-
Notifications
You must be signed in to change notification settings - Fork 12
Description
Storage tiers
The storage is organized across multiple tiers. The distinguishing characteristics for the tiers are:
- speed (throughput and latency),
- size,
- accessibility (temporal and locational persistency), and
- robustness (redundancy and back-ups).
Usually
- speed is inversely proportional to size, robustness, and accessibility, and
- size, robustness, and accessibility are proportional to each other.
Only low speed storage (i.e. the Isilon NFS mount) will be accessible to all clusters in the future. Thus, Isilon will become crucial in the future in maintaining uniform data access across all clusters.
File systems accessible through the HPC Infiniband network
The HPC file systems are meant to store working data, and are not meant for long term storage. The scratch file system and project directories store large temporary input/output files, the home directory is meant for working storage, and then we have local file systems accessible through /tmp
(local persistent memory) and /dev/shm
(virtual memory) that are fast, available in jobs, and wiped out when the job finishes. Finally project storage is meant to store finalized input and output files.

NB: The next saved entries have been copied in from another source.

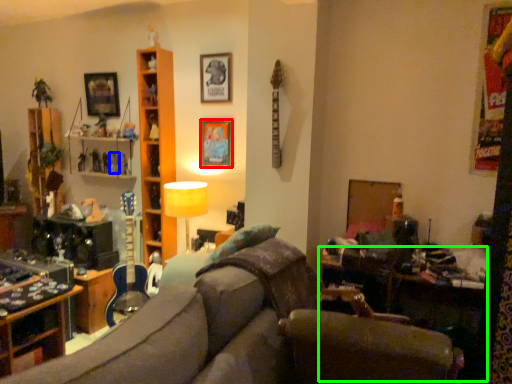 Question: Based on their relative distances, which object is farther from picture frame (highlighted by a red box)? Choose from toy (highlighted by a blue box) and table (highlighted by a green box).

Choices:
 (A) toy
 (B) table

Answer: (B) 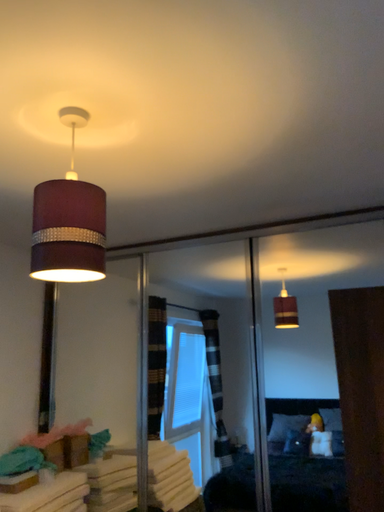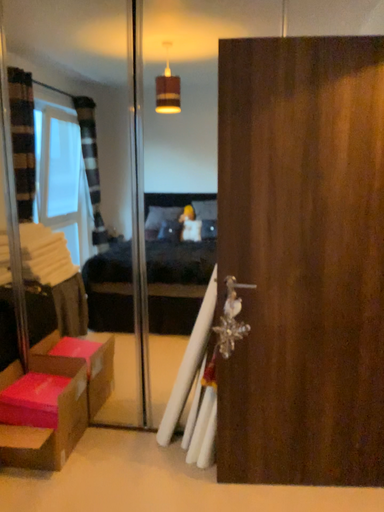 Question: How did the camera likely rotate when shooting the video?

Choices:
 (A) rotated right
 (B) rotated left

Answer: (A) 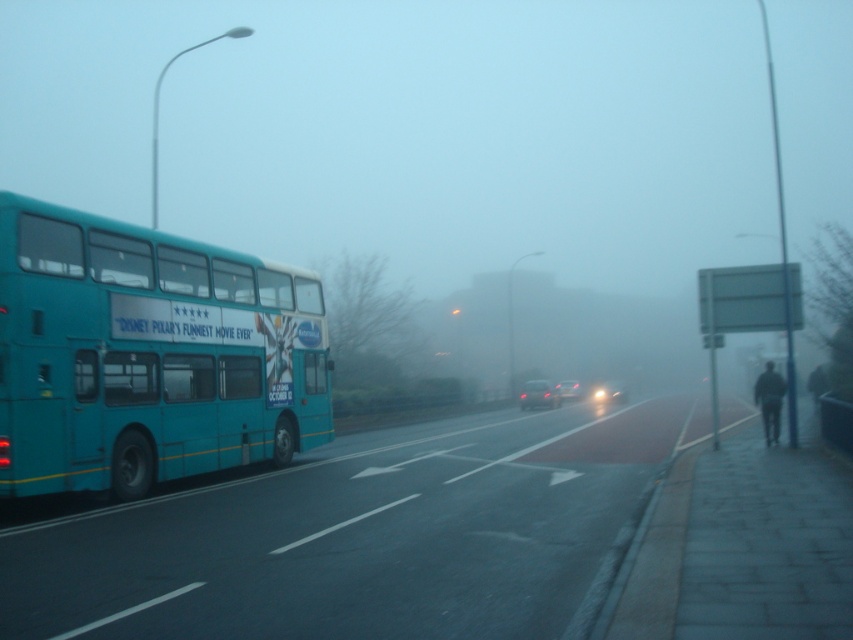 Question: Which point appears closest to the camera in this image?

Choices:
 (A) (68, 339)
 (B) (715, 426)

Answer: (A)

Question: Can you confirm if teal matte/deckbus at left is bigger than white signboard at right?

Choices:
 (A) no
 (B) yes

Answer: (A)

Question: Does teal matte/deckbus at left lie behind white signboard at right?

Choices:
 (A) no
 (B) yes

Answer: (A)

Question: Can you confirm if teal matte/deckbus at left is thinner than white signboard at right?

Choices:
 (A) yes
 (B) no

Answer: (A) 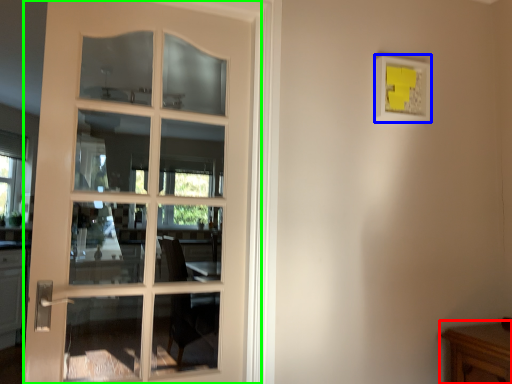 Question: Which is nearer to the table (highlighted by a red box)? picture frame (highlighted by a blue box) or door (highlighted by a green box).

Choices:
 (A) picture frame
 (B) door

Answer: (A) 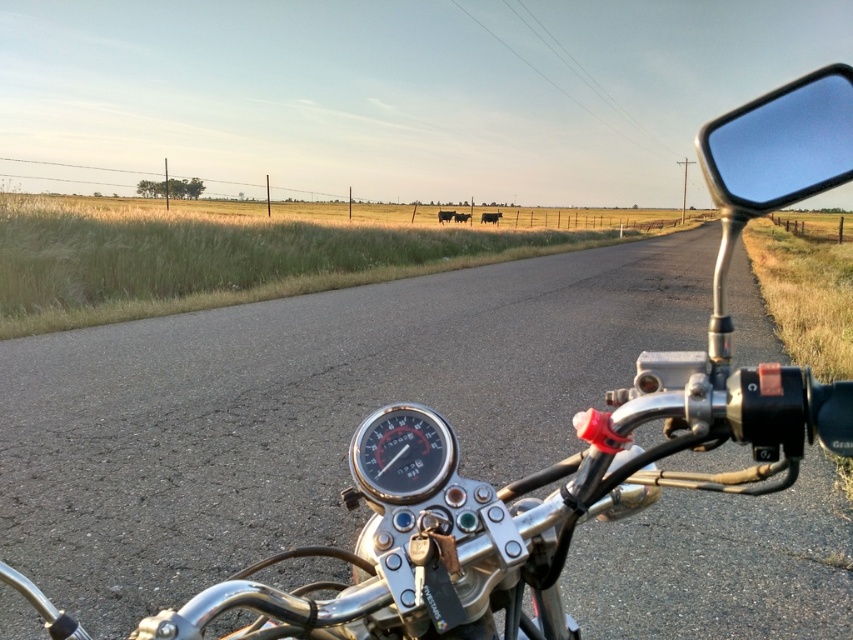 Question: Which point appears farthest from the camera in this image?

Choices:
 (A) (456, 460)
 (B) (810, 125)

Answer: (A)

Question: Can you confirm if green grass at left is positioned above clear glass mirror at right?

Choices:
 (A) yes
 (B) no

Answer: (A)

Question: Based on their relative distances, which object is nearer to the green grass at left?

Choices:
 (A) black plastic speedometer at center
 (B) clear glass mirror at right

Answer: (A)

Question: Which object appears farthest from the camera in this image?

Choices:
 (A) clear glass mirror at right
 (B) green grass at left
 (C) black plastic speedometer at center

Answer: (B)

Question: Can you confirm if clear glass mirror at right is positioned below black plastic speedometer at center?

Choices:
 (A) no
 (B) yes

Answer: (A)

Question: Is green grass at left smaller than black plastic speedometer at center?

Choices:
 (A) yes
 (B) no

Answer: (B) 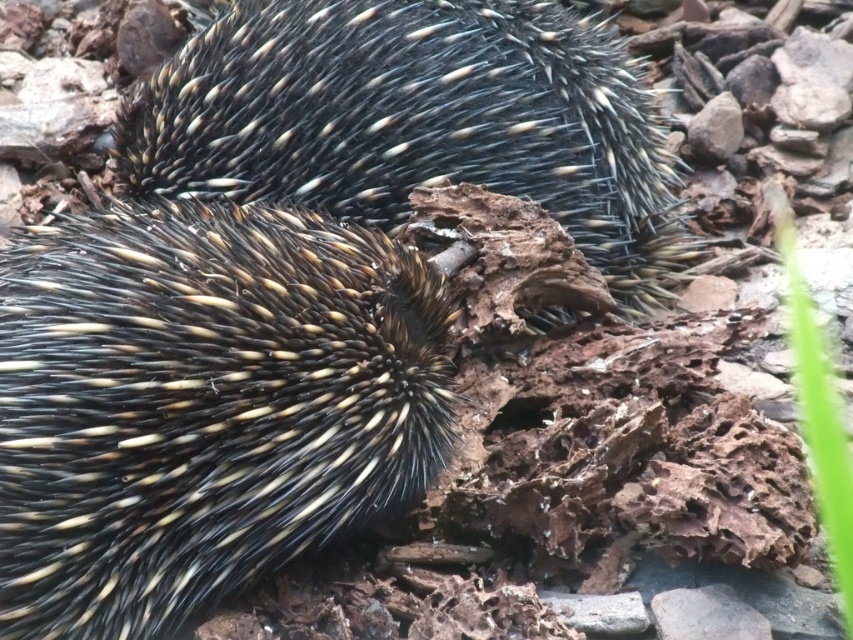 Does point (337, 317) come farther from viewer compared to point (409, 161)?

That is False.

From the picture: Who is positioned more to the left, black spiny hedgehog at center or spiny black hedgehog at center?

From the viewer's perspective, black spiny hedgehog at center appears more on the left side.

Is point (19, 618) closer to viewer compared to point (399, 45)?

Yes, it is in front of point (399, 45).

Find the location of `black spiny hedgehog at center`. black spiny hedgehog at center is located at coordinates (202, 404). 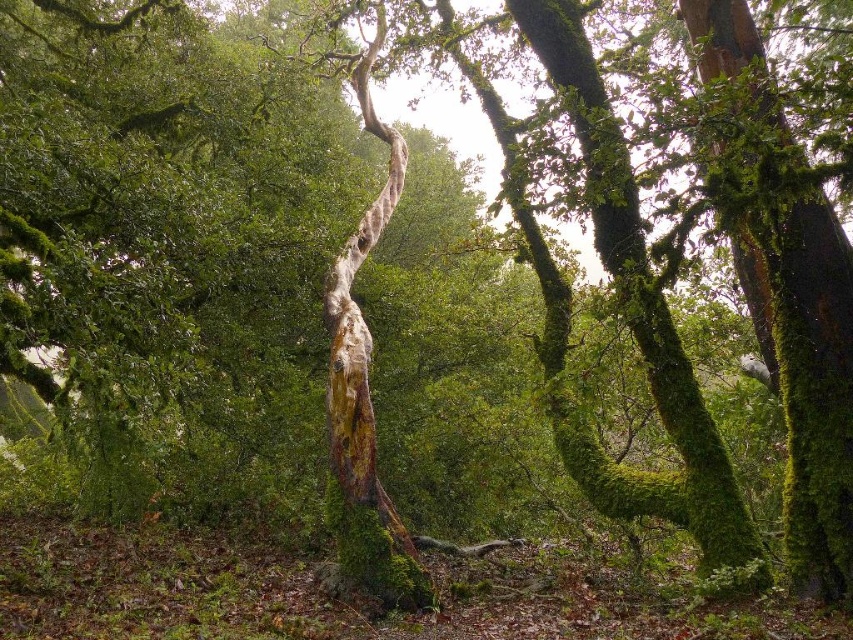 Question: From the image, what is the correct spatial relationship of green mossy tree trunk at right in relation to green mossy tree trunk at upper right?

Choices:
 (A) right
 (B) left

Answer: (A)

Question: Which point is closer to the camera taking this photo?

Choices:
 (A) (845, 556)
 (B) (622, 292)

Answer: (A)

Question: Which of the following is the closest to the observer?

Choices:
 (A) green mossy tree trunk at upper right
 (B) green mossy tree trunk at right

Answer: (B)

Question: In this image, where is green mossy tree trunk at right located relative to green mossy tree trunk at upper right?

Choices:
 (A) below
 (B) above

Answer: (A)

Question: Does green mossy tree trunk at right lie behind green mossy tree trunk at upper right?

Choices:
 (A) no
 (B) yes

Answer: (A)

Question: Which point is farther from the camera taking this photo?

Choices:
 (A) (704, 509)
 (B) (784, 125)

Answer: (A) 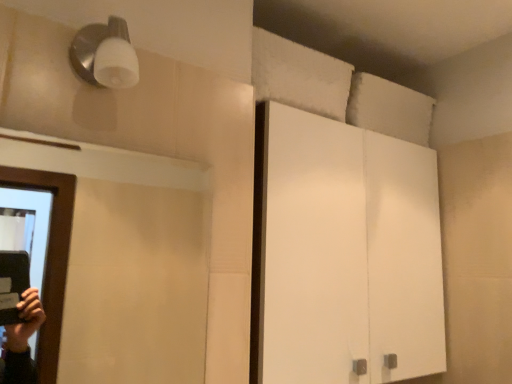 The height and width of the screenshot is (384, 512). Describe the element at coordinates (343, 254) in the screenshot. I see `white matte cabinet at center` at that location.

This screenshot has width=512, height=384. What are the coordinates of `white matte cabinet at center` in the screenshot? It's located at (343, 254).

Locate an element on the screen. Image resolution: width=512 pixels, height=384 pixels. white matte cabinet at center is located at coordinates (343, 254). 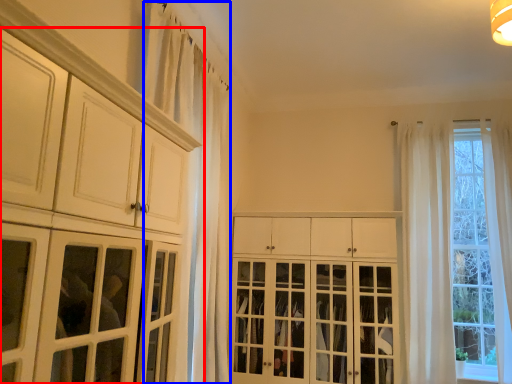 Question: Which point is closer to the camera, cabinetry (highlighted by a red box) or curtain (highlighted by a blue box)?

Choices:
 (A) cabinetry
 (B) curtain

Answer: (A) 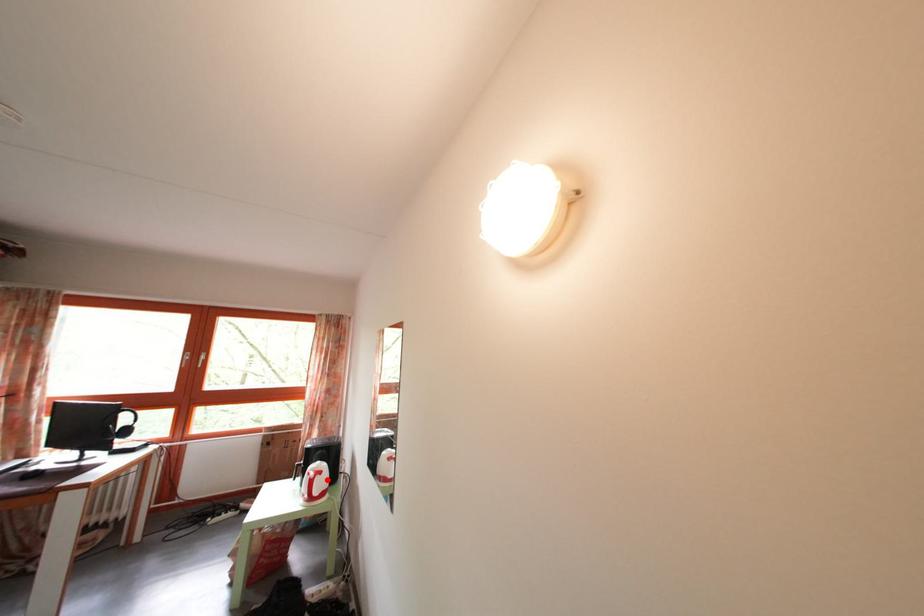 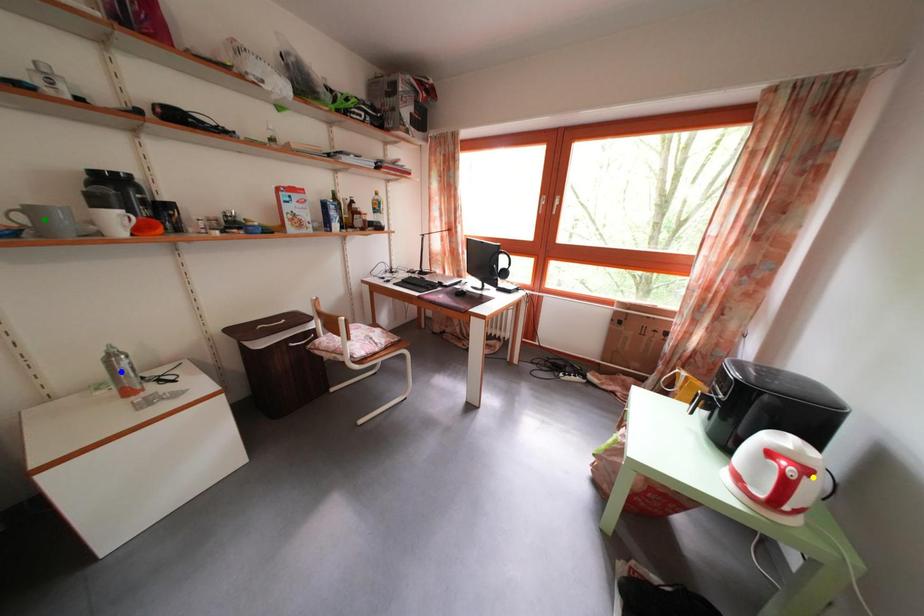 Question: I am providing you with two images of the same scene from different viewpoints. A red point is marked on the first image. You are given multiple points on the second image. In image 2, which mark is for the same physical point as the one in image 1?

However, there are file systems that are accessible through slower network connections and offer different kinds of features.
File systems not accessible through Infiniband
The central university storage is slower, but snapshotted and backed up much more regularly. Therefore users should transfer their data to the central systems for long tern storage.
However, there are multiple options of accessing the central university storage. There are the systems Atlas, Ebenezer, Isilon-DMZi, and Isilon-DMZe.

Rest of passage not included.